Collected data

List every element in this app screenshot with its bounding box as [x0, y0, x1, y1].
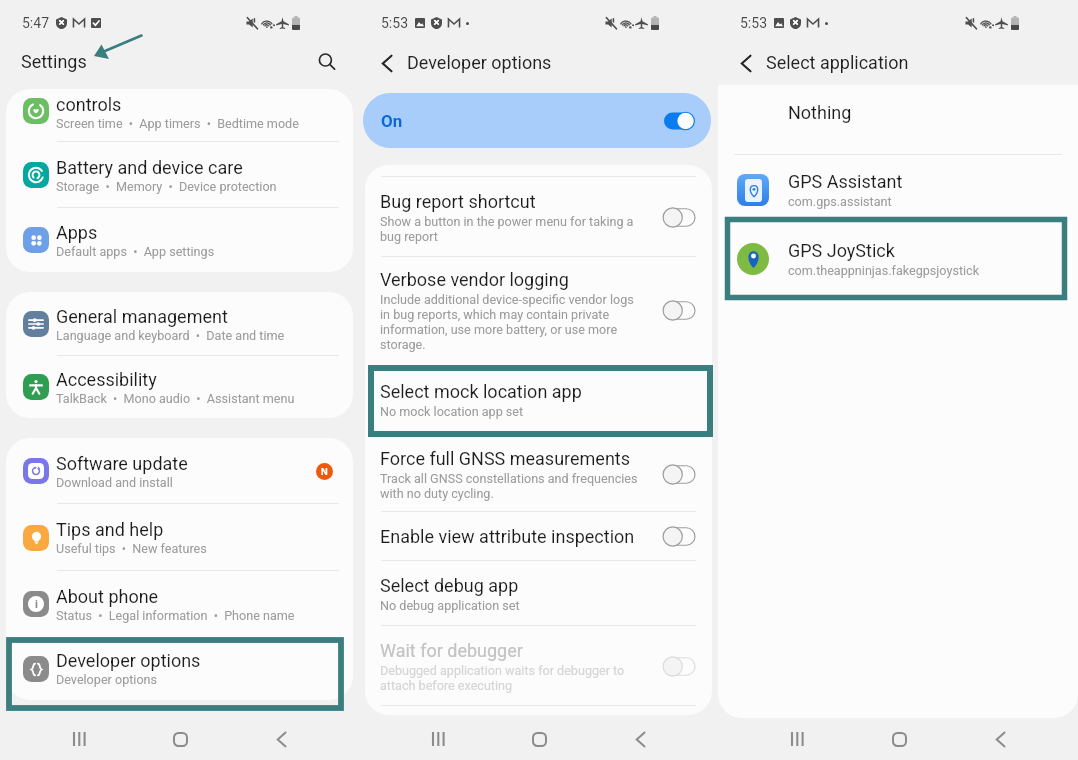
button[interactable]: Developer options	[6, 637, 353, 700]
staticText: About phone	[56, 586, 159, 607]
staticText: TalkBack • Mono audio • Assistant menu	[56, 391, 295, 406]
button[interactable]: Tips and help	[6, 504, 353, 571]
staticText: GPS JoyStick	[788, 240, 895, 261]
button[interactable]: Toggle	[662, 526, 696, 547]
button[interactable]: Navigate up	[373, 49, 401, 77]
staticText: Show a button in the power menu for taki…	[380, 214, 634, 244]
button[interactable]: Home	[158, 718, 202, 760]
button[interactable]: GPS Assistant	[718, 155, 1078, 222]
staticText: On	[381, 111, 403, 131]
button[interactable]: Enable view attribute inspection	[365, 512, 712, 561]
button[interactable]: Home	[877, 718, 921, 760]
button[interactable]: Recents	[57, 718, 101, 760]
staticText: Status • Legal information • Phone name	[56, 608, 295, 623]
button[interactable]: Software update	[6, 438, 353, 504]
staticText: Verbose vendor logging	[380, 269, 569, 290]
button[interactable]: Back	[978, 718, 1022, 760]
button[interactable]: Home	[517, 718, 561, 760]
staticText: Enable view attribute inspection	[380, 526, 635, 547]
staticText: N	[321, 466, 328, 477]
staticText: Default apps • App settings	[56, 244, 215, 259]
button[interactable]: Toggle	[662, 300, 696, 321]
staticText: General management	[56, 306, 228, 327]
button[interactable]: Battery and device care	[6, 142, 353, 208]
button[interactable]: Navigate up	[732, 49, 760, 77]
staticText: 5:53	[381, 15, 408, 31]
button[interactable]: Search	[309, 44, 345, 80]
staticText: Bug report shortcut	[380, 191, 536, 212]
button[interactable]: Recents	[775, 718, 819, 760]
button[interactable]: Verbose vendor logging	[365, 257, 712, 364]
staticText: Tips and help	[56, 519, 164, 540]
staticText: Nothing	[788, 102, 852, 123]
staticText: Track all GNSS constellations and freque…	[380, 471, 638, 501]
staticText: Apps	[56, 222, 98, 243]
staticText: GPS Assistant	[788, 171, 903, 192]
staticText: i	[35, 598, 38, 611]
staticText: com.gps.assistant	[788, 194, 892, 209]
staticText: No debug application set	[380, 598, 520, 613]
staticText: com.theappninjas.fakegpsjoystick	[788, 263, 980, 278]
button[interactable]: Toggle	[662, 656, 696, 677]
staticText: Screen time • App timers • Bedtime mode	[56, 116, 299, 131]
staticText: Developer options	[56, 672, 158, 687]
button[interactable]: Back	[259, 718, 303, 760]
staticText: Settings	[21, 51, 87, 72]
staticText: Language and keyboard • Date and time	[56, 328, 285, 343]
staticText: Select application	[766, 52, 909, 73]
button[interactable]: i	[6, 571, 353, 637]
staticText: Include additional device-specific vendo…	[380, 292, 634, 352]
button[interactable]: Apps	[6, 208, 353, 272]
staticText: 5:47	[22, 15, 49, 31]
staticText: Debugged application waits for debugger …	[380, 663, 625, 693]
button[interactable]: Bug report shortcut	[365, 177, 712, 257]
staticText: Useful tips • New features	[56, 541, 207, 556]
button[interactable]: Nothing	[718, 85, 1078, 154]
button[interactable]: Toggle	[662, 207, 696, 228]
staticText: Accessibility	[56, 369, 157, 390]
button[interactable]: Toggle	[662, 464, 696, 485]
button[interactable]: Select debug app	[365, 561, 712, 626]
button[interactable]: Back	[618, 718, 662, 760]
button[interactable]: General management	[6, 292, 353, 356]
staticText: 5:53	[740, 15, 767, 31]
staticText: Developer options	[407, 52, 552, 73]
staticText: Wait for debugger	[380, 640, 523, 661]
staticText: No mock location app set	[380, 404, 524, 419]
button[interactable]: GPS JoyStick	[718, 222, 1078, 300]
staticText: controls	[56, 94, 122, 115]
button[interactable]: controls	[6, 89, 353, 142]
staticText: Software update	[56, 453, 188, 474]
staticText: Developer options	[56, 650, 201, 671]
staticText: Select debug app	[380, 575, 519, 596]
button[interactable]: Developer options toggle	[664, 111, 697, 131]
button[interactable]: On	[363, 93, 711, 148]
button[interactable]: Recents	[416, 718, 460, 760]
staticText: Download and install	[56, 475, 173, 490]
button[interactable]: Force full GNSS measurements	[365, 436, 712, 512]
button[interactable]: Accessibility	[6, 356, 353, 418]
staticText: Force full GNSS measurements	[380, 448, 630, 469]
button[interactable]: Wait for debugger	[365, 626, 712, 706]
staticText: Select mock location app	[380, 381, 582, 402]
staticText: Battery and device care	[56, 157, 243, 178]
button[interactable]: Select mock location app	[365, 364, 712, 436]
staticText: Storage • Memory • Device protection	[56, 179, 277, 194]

* [PROBLEM TO SOLVE]: Among the lines of the preceding data, which ones hold the word "Developer"? List them.

* [YOUR RESPONSE]:
button[interactable]: Developer options	[6, 637, 353, 700]
staticText: Developer options	[56, 672, 158, 687]
staticText: Developer options	[407, 52, 552, 73]
staticText: Developer options	[56, 650, 201, 671]
button[interactable]: Developer options toggle	[664, 111, 697, 131]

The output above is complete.